If you’ve been struggling to drift off, you’ve probably tried all sorts of strategies to fall asleep faster: Put your phone away at a decent hour, make your bedroom relaxing, and stop exercising before bed.
Wait, hold up. Does working out at night really mess with your sleep?
It’s a valid question if you don’t have tons of free time to exercise during the day; for a lot of people, evenings may be the only option to squeeze in a session. But many folks are reluctant to sweat before they sleep because they think a workout might rile up their body and mind, making it hard to wind down.
Rest assured: A 2019 review published in the journal Sports Medicine concluded that the science does not support the idea that exercise before bed revs you up—“rather the opposite,” the researchers wrote. A separate 2022 review published in Nature and Science of Sleep supported that statement and added that some moderate-intensity evening routines helped people sleep better.
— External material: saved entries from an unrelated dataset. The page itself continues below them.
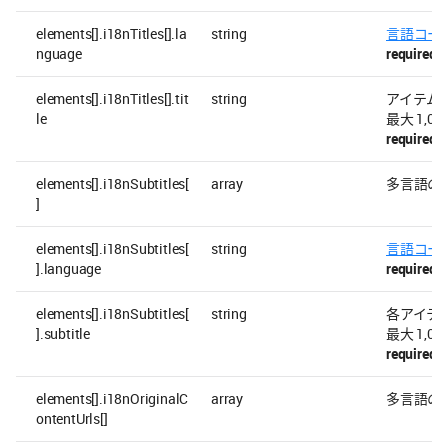
elements[].i18nTitles[].la
string
言語コー
nguage
required
elements[].i18nTitles[].tit
string
アイテム
le
最大 1,00
required
elements[].i18nSubtitles[
array
多言語の
]
elements[].i18nSubtitles[
string
言語コー
].language
required
elements[].i18nSubtitles[
string
各アイテ
].subtitle
最大 1,00
required
elements[].i18nOriginalC
array
多言語のア
ontentUrls[]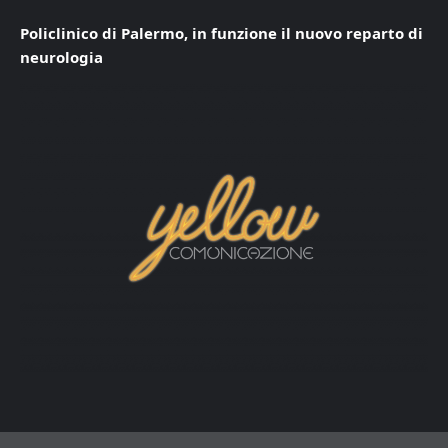
Policlinico di Palermo, in funzione il nuovo reparto di
neurologia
There’s no “magic hour” for fitness, and “working out at night is better than no exercise at all,” Thom Manning, MS, CSCS, a sleep and recovery coach with the fitness app Future, tells SELF. That said, some routines—mainly, super intense exercise done very close to bedtime—can make getting quality sleep a little trickier. Here’s what you should know.
Doing intense workouts—say, Peloton’s latest HIIT cycling class or a sprint-heavy running session—too close to bedtime (within an hour or so) can mess with your body’s thermoregulation, a process that’s key to good sleep because it messes with your core temperature, Thomas Kilkenny, DO, the director of Staten Island University Hospital’s Institute of Sleep Medicine, tells SELF.
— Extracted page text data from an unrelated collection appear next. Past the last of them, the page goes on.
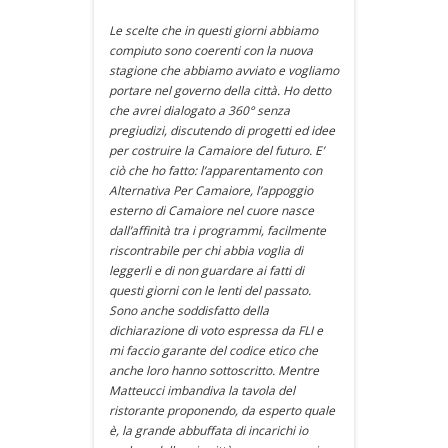
Le scelte che in questi giorni abbiamo
compiuto sono coerenti con la nuova
stagione che abbiamo avviato e vogliamo
portare nel governo della città. Ho detto
che avrei dialogato a 360° senza
pregiudizi, discutendo di progetti ed idee
per costruire la Camaiore del futuro. E’
ciò che ho fatto: l’apparentamento con
Alternativa Per Camaiore, l’appoggio
esterno di Camaiore nel cuore nasce
dall’affinità tra i programmi, facilmente
riscontrabile per chi abbia voglia di
leggerli e di non guardare ai fatti di
questi giorni con le lenti del passato.
Sono anche soddisfatto della
dichiarazione di voto espressa da FLI e
mi faccio garante del codice etico che
anche loro hanno sottoscritto. Mentre
Matteucci imbandiva la tavola del
ristorante proponendo, da esperto quale
è, la grande abbuffata di incarichi io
“The brain falls asleep better on a decreasing temperature curve,” he explains. That drop in body temperature naturally starts about two hours before you doze off. So if you raise your internal temperature through vigorous physical activity—whether you were lifting heavy or doing cardio—without giving yourself enough cooldown time, your sleep quality may suffer.
Doing these high-intensity workouts before bed also may make it harder to fall asleep to begin with, likely because they increase your heart rate, as a small 2014 study in the European Journal of Applied Physiology suggests. The effects of intense exercise continue even after you nod off too. Bouts of hard exercise before bed can lead to less REM sleep, a stage that’s crucial for processing emotions, memory consolidation, brain development, and more.
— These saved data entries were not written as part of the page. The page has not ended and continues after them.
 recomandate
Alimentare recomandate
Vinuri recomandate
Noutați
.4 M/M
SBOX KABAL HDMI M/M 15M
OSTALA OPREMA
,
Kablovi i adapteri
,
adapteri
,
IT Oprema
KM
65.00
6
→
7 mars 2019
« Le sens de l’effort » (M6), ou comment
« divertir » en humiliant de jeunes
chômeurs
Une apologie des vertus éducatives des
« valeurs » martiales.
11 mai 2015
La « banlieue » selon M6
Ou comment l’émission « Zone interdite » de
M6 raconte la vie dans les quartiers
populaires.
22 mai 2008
You don’t have to stop exercising before bed if that’s the time that works best with your schedule. You may just need to tweak your workouts if you’re not sleeping great after them.
Based on the research we have, Dr. Kilkenny recommends trying moderate-intensity exercise if you prefer to work out at night. According to the 2022 review in Nature and Science of Sleep, this type of activity may support more restorative sleep—which is important for the repair and regeneration of tissues throughout your body. This means training in the evening may also enhance post-exercise recovery, helping to mend any tiny muscle tears that exercise may cause and allowing them to grow back stronger.